Woah! I've spent several hours refactoring nested ListViews to a parent CustomScrollView & child Slivers. The errors Slivers produced were opaque and frightening, with nothing illuminating in Logcat; sleuthing devoured much of the time.
Anyway, that's solved. I find I still have jank scrolling a 15-item list. OK, each item can involve further numerous widgets {Padding, Alignment, Elevated button, Row, Text, SizedBox, Icon}. So my 15-item list ends up being multiple more Widgets.
I've now swapped out my SliverChildListDelegate for SliverChildBuilderDelegates, so a Builder builds the Widget List lazily. Having done this, it seems quite inefficient because it's increased the Widgets in the Widget tree. Each of the builders' buildItem() calls needs an extra Column Widget to wrap that sub-chunk of the total list.

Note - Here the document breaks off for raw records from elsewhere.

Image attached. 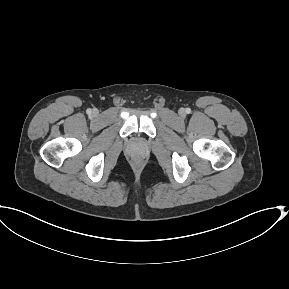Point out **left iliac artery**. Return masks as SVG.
<instances>
[{
    "mask_svg": "<svg viewBox=\"0 0 289 289\" xmlns=\"http://www.w3.org/2000/svg\"><path fill=\"white\" fill-rule=\"evenodd\" d=\"M186 113H187V114L191 113V109H190V108H187V109H186Z\"/></svg>",
    "mask_w": 289,
    "mask_h": 289,
    "instance_id": "obj_1",
    "label": "left iliac artery"
}]
</instances>
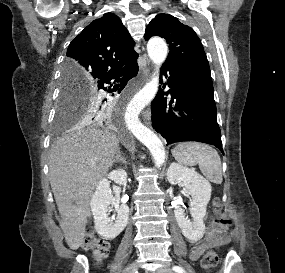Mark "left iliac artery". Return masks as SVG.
Here are the masks:
<instances>
[{"mask_svg":"<svg viewBox=\"0 0 285 273\" xmlns=\"http://www.w3.org/2000/svg\"><path fill=\"white\" fill-rule=\"evenodd\" d=\"M172 269L177 273H185L184 269L180 266H173Z\"/></svg>","mask_w":285,"mask_h":273,"instance_id":"1","label":"left iliac artery"}]
</instances>
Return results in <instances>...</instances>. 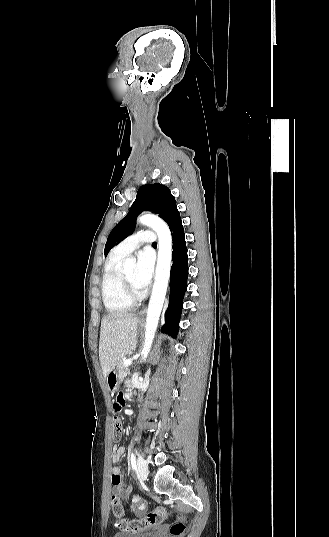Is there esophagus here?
Instances as JSON below:
<instances>
[{
    "label": "esophagus",
    "instance_id": "1",
    "mask_svg": "<svg viewBox=\"0 0 329 537\" xmlns=\"http://www.w3.org/2000/svg\"><path fill=\"white\" fill-rule=\"evenodd\" d=\"M145 312H146V308H143V309L141 310V312H140V315H141V316H144V315H145Z\"/></svg>",
    "mask_w": 329,
    "mask_h": 537
}]
</instances>
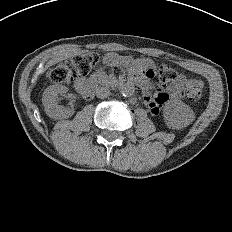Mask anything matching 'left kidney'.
I'll use <instances>...</instances> for the list:
<instances>
[{
	"instance_id": "1",
	"label": "left kidney",
	"mask_w": 232,
	"mask_h": 232,
	"mask_svg": "<svg viewBox=\"0 0 232 232\" xmlns=\"http://www.w3.org/2000/svg\"><path fill=\"white\" fill-rule=\"evenodd\" d=\"M163 117L168 128L177 130L187 127L195 120L194 111L180 100L166 105Z\"/></svg>"
}]
</instances>
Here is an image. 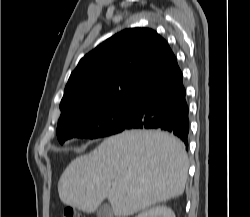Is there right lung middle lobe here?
Returning <instances> with one entry per match:
<instances>
[{"label":"right lung middle lobe","mask_w":250,"mask_h":217,"mask_svg":"<svg viewBox=\"0 0 250 217\" xmlns=\"http://www.w3.org/2000/svg\"><path fill=\"white\" fill-rule=\"evenodd\" d=\"M136 100L112 102L80 111L58 122L57 138L61 144L74 137L95 139L123 131L132 120Z\"/></svg>","instance_id":"1"}]
</instances>
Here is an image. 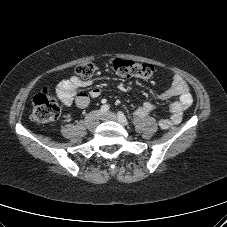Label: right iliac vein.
Returning a JSON list of instances; mask_svg holds the SVG:
<instances>
[{
    "label": "right iliac vein",
    "mask_w": 227,
    "mask_h": 227,
    "mask_svg": "<svg viewBox=\"0 0 227 227\" xmlns=\"http://www.w3.org/2000/svg\"><path fill=\"white\" fill-rule=\"evenodd\" d=\"M101 111H93L86 117L85 123L89 129H95L98 125V120L102 117Z\"/></svg>",
    "instance_id": "1"
}]
</instances>
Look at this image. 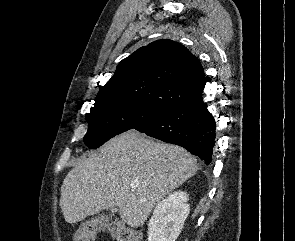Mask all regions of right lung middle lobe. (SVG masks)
<instances>
[{"instance_id": "dd1d6c3e", "label": "right lung middle lobe", "mask_w": 295, "mask_h": 241, "mask_svg": "<svg viewBox=\"0 0 295 241\" xmlns=\"http://www.w3.org/2000/svg\"><path fill=\"white\" fill-rule=\"evenodd\" d=\"M163 111L125 98L98 95L94 107L86 114L89 128L84 142L97 148L120 133L154 120Z\"/></svg>"}]
</instances>
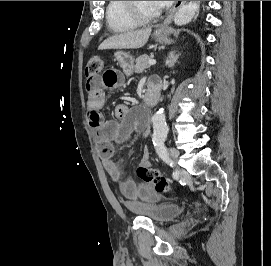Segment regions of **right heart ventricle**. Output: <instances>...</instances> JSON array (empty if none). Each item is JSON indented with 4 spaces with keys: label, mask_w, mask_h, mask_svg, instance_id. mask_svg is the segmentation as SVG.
<instances>
[{
    "label": "right heart ventricle",
    "mask_w": 271,
    "mask_h": 266,
    "mask_svg": "<svg viewBox=\"0 0 271 266\" xmlns=\"http://www.w3.org/2000/svg\"><path fill=\"white\" fill-rule=\"evenodd\" d=\"M106 20L110 29L117 33L129 32L138 26L127 14L124 1H108Z\"/></svg>",
    "instance_id": "1"
}]
</instances>
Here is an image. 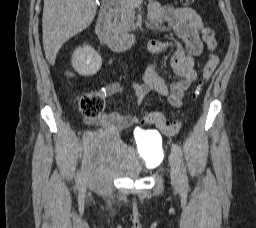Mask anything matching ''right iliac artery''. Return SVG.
Returning a JSON list of instances; mask_svg holds the SVG:
<instances>
[{
    "label": "right iliac artery",
    "instance_id": "right-iliac-artery-1",
    "mask_svg": "<svg viewBox=\"0 0 256 228\" xmlns=\"http://www.w3.org/2000/svg\"><path fill=\"white\" fill-rule=\"evenodd\" d=\"M89 137H90V134L86 133L85 136L82 137V143H86V141L89 140ZM76 181H77V183L81 182V178H80V173L79 172L76 175Z\"/></svg>",
    "mask_w": 256,
    "mask_h": 228
}]
</instances>
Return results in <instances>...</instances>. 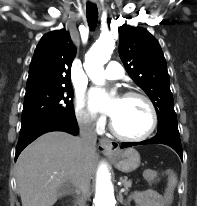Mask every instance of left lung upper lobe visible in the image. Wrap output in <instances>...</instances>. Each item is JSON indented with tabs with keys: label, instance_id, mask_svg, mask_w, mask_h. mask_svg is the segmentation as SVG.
<instances>
[{
	"label": "left lung upper lobe",
	"instance_id": "1",
	"mask_svg": "<svg viewBox=\"0 0 197 206\" xmlns=\"http://www.w3.org/2000/svg\"><path fill=\"white\" fill-rule=\"evenodd\" d=\"M119 55L127 73L153 102L158 132H179L166 60L158 41L146 29L124 24L119 28Z\"/></svg>",
	"mask_w": 197,
	"mask_h": 206
}]
</instances>
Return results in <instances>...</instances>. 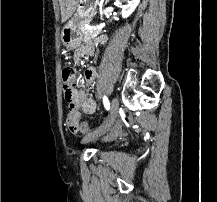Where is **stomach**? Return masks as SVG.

It may be a lot of Widgets scrolling but it's only a 15 item list. I wish I knew what to optimise. Any thoughts on how to best reduce jank on Lists for mobile web?
The Flutter team says Flutter works best for computational-centred apps rather than text heavy informational apps. In future would it be better just to use webView Widgets? I always thought embedding Webviews would be clunky and slow but Lists of native Flutter Widgets, even as SliverLists, give jank.

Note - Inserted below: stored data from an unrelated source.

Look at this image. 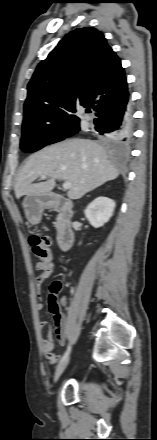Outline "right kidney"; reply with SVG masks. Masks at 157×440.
<instances>
[{"instance_id": "right-kidney-1", "label": "right kidney", "mask_w": 157, "mask_h": 440, "mask_svg": "<svg viewBox=\"0 0 157 440\" xmlns=\"http://www.w3.org/2000/svg\"><path fill=\"white\" fill-rule=\"evenodd\" d=\"M115 202L104 196L94 199L85 209V216L94 228L102 227L113 215Z\"/></svg>"}]
</instances>
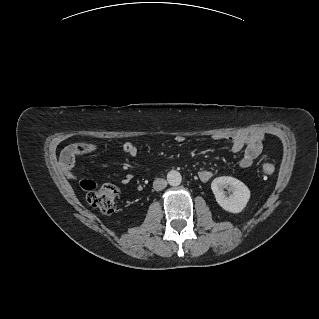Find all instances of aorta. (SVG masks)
<instances>
[{
	"mask_svg": "<svg viewBox=\"0 0 319 319\" xmlns=\"http://www.w3.org/2000/svg\"><path fill=\"white\" fill-rule=\"evenodd\" d=\"M182 181V178H181V175L179 173H176V174H173L172 176H170L169 178V183L172 185V186H177L181 183Z\"/></svg>",
	"mask_w": 319,
	"mask_h": 319,
	"instance_id": "1",
	"label": "aorta"
}]
</instances>
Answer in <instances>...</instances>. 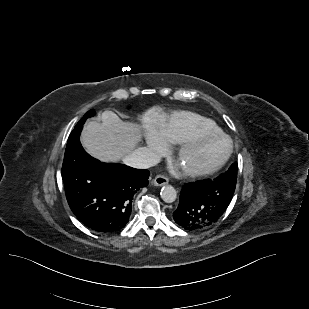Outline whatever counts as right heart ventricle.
<instances>
[{
    "label": "right heart ventricle",
    "mask_w": 309,
    "mask_h": 309,
    "mask_svg": "<svg viewBox=\"0 0 309 309\" xmlns=\"http://www.w3.org/2000/svg\"><path fill=\"white\" fill-rule=\"evenodd\" d=\"M158 135L171 144H179L198 132H221L211 119L190 111H178L156 125Z\"/></svg>",
    "instance_id": "1"
}]
</instances>
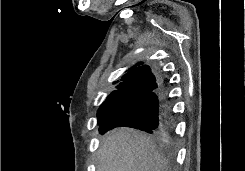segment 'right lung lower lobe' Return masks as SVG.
Masks as SVG:
<instances>
[{"mask_svg": "<svg viewBox=\"0 0 245 171\" xmlns=\"http://www.w3.org/2000/svg\"><path fill=\"white\" fill-rule=\"evenodd\" d=\"M119 126L140 129L166 143L171 142L174 118L164 81L156 91L120 101L106 115L99 132L103 134Z\"/></svg>", "mask_w": 245, "mask_h": 171, "instance_id": "right-lung-lower-lobe-1", "label": "right lung lower lobe"}]
</instances>
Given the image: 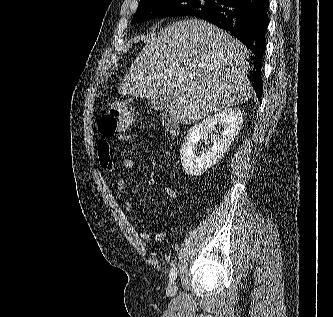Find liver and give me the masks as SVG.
<instances>
[{
    "instance_id": "1",
    "label": "liver",
    "mask_w": 333,
    "mask_h": 317,
    "mask_svg": "<svg viewBox=\"0 0 333 317\" xmlns=\"http://www.w3.org/2000/svg\"><path fill=\"white\" fill-rule=\"evenodd\" d=\"M248 49L218 27L197 19L174 22L143 47L119 93L139 98L169 96L167 112L182 124L247 102Z\"/></svg>"
}]
</instances>
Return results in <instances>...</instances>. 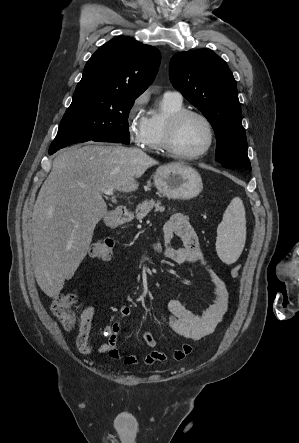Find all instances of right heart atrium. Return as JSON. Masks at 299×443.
Wrapping results in <instances>:
<instances>
[{"mask_svg":"<svg viewBox=\"0 0 299 443\" xmlns=\"http://www.w3.org/2000/svg\"><path fill=\"white\" fill-rule=\"evenodd\" d=\"M146 96L141 94L136 97L129 105L125 115V125L129 138L137 145L144 142L148 117L145 115Z\"/></svg>","mask_w":299,"mask_h":443,"instance_id":"obj_1","label":"right heart atrium"}]
</instances>
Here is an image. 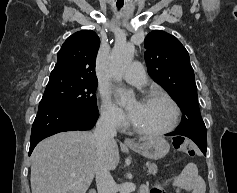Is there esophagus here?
I'll list each match as a JSON object with an SVG mask.
<instances>
[{
    "label": "esophagus",
    "instance_id": "esophagus-1",
    "mask_svg": "<svg viewBox=\"0 0 237 193\" xmlns=\"http://www.w3.org/2000/svg\"><path fill=\"white\" fill-rule=\"evenodd\" d=\"M124 143H125L126 145H132V144H134V142H133L132 140H130V139H125V140H124Z\"/></svg>",
    "mask_w": 237,
    "mask_h": 193
}]
</instances>
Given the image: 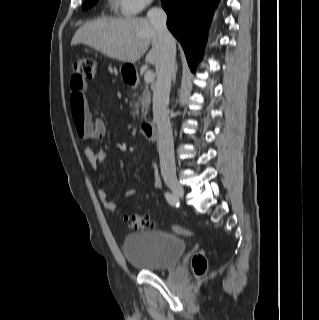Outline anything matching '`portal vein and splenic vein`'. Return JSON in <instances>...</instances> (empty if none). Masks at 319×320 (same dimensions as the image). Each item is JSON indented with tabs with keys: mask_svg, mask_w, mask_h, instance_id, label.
I'll list each match as a JSON object with an SVG mask.
<instances>
[{
	"mask_svg": "<svg viewBox=\"0 0 319 320\" xmlns=\"http://www.w3.org/2000/svg\"><path fill=\"white\" fill-rule=\"evenodd\" d=\"M154 79H155V74H154V72L151 71V70H147L146 73H145V75H144V80H145V82H146V83H151V82L154 81Z\"/></svg>",
	"mask_w": 319,
	"mask_h": 320,
	"instance_id": "portal-vein-and-splenic-vein-1",
	"label": "portal vein and splenic vein"
}]
</instances>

Here is the janky list complete with builder:
Widget buildLocationDescriptionWidgets(LocationDetails presentLocation) {
print(LOG + "buildLocationDescriptionWidgets");
if (presentLocation.descriptionLinkUrls.isEmpty)

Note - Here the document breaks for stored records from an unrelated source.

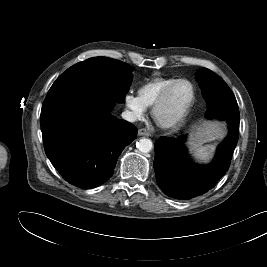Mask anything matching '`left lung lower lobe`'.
<instances>
[{"label": "left lung lower lobe", "mask_w": 267, "mask_h": 267, "mask_svg": "<svg viewBox=\"0 0 267 267\" xmlns=\"http://www.w3.org/2000/svg\"><path fill=\"white\" fill-rule=\"evenodd\" d=\"M208 119L227 121L229 133L219 145L213 162L207 166L194 165L188 158L183 143L186 136L161 137L155 143L154 169L157 184L168 196L192 199L209 191L229 168L239 136V109L219 111Z\"/></svg>", "instance_id": "0a47b994"}]
</instances>
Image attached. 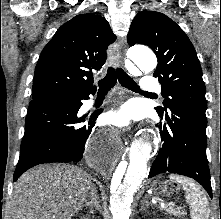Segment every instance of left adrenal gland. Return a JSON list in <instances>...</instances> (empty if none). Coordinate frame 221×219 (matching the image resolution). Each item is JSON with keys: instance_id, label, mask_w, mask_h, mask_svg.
Here are the masks:
<instances>
[{"instance_id": "obj_1", "label": "left adrenal gland", "mask_w": 221, "mask_h": 219, "mask_svg": "<svg viewBox=\"0 0 221 219\" xmlns=\"http://www.w3.org/2000/svg\"><path fill=\"white\" fill-rule=\"evenodd\" d=\"M142 205H144L145 204V201H142V203H141Z\"/></svg>"}]
</instances>
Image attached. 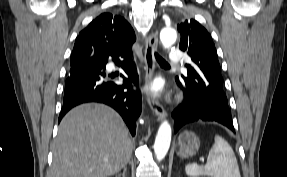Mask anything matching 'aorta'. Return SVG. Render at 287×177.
Segmentation results:
<instances>
[{
  "label": "aorta",
  "instance_id": "aorta-1",
  "mask_svg": "<svg viewBox=\"0 0 287 177\" xmlns=\"http://www.w3.org/2000/svg\"><path fill=\"white\" fill-rule=\"evenodd\" d=\"M177 34L172 28H164L160 32V40L165 48L170 47L176 41ZM171 126L168 121L162 122L158 129L154 143V152L156 159L161 161L165 158L171 143Z\"/></svg>",
  "mask_w": 287,
  "mask_h": 177
}]
</instances>
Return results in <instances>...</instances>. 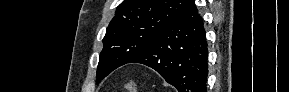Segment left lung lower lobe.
<instances>
[{
	"label": "left lung lower lobe",
	"instance_id": "1",
	"mask_svg": "<svg viewBox=\"0 0 289 92\" xmlns=\"http://www.w3.org/2000/svg\"><path fill=\"white\" fill-rule=\"evenodd\" d=\"M207 57L203 20L191 0L184 12L129 63L153 68L179 92H206Z\"/></svg>",
	"mask_w": 289,
	"mask_h": 92
}]
</instances>
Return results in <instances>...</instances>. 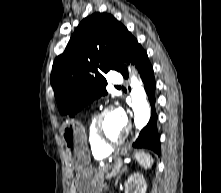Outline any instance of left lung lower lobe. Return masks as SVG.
Wrapping results in <instances>:
<instances>
[{
	"label": "left lung lower lobe",
	"instance_id": "1",
	"mask_svg": "<svg viewBox=\"0 0 221 193\" xmlns=\"http://www.w3.org/2000/svg\"><path fill=\"white\" fill-rule=\"evenodd\" d=\"M128 62L135 64L144 82V88L152 106V115L148 124L141 130L138 138L133 142L132 147L137 149H150L160 155V136L157 130V115L154 109L155 103V79L153 67L151 66L146 51L137 42L133 47ZM124 78H128L127 68L120 72Z\"/></svg>",
	"mask_w": 221,
	"mask_h": 193
}]
</instances>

return SliverToBoxAdapter(child:
Padding(
padding: const EdgeInsets.symmetric(horizontal: 16, vertical: 16),
child: Text(presentLocation.description[0])));
int numDescriptionBlocks = presentLocation.description.length;
double paddingBottom = 16;
if (presentLocation.descriptionLinkUrls.length >= numDescriptionBlocks) {
paddingBottom = 0;
}
return SliverPadding(
padding: EdgeInsets.fromLTRB(16, 16, 16, paddingBottom), sliver:
SliverList(
key: Key("descriptionSliverList"),
delegate: SliverChildBuilderDelegate((context, index) =>
buildDescriptionBlock(context, index),
childCount: presentLocation.description.length
),
));
}
Column buildDescriptionBlock(BuildContext context, int index) {
List<Widget> colChildWidget = [];
colChildWidget.add(Text(
widget.presentLocation.description[index],
textAlign: TextAlign.left,
));
if (index < widget.presentLocation.descriptionLinkUrls.length) {
colChildWidget.add(Padding(
padding: const EdgeInsets.symmetric(vertical: 16),
child: Align(
alignment: Alignment.center,
child: index >=
widget.presentLocation.descriptionButtonIcons.length
? ElevatedButton(
child: Text(
widget.presentLocation.descriptionButtonText[index]),
onPressed: () {
_launchURL(
widget.presentLocation.descriptionLinkUrls[index]);
})
: ElevatedButton(
child:
Row(mainAxisSize: MainAxisSize.min, children: [
Text(
widget.presentLocation.descriptionButtonText[index]),
SizedBox(width: 8),
FaIcon(
buttonIconMap[widget.presentLocation
.descriptionButtonIcons[index]],
size: 16)
]),
onPressed: () {
_launchURL(
widget.presentLocation.descriptionLinkUrls[index]);
}))));
}
return Column(crossAxisAlignment: CrossAxisAlignment.start, children: colChildWidget);
}
Should I regress from a builder to a conventional SliverList?
Other things I've tried: I eliminated jank in my app Drawer list by putting const everywhere possible, lots of Dividers were made Const. But when you style text using Theme.of(context).textTheme.bodyText2
etc. it doesn't allow you to set textboxes to const. If you want to use const
you can't style the app globally, you'd have to hard code. Is it worth forsaking abstraction for hard coding Text widget styles?
Here is the web app: Love Edinburgh
For the clearest example of jank
- Open the App Drawer
- Scroll to WONDER
- Tap Arthur's Seat
- Open the panel to full screen - slide it up
- Scroll down the panel.
It doesn't show on a desktop browser which is compiled using Skia / Webkit. It's a bit fiddly to get scroll working on a desktop browser, you need to click amongst the text, then attempt to scroll. It's meant for mobile use so I'm resigned to that.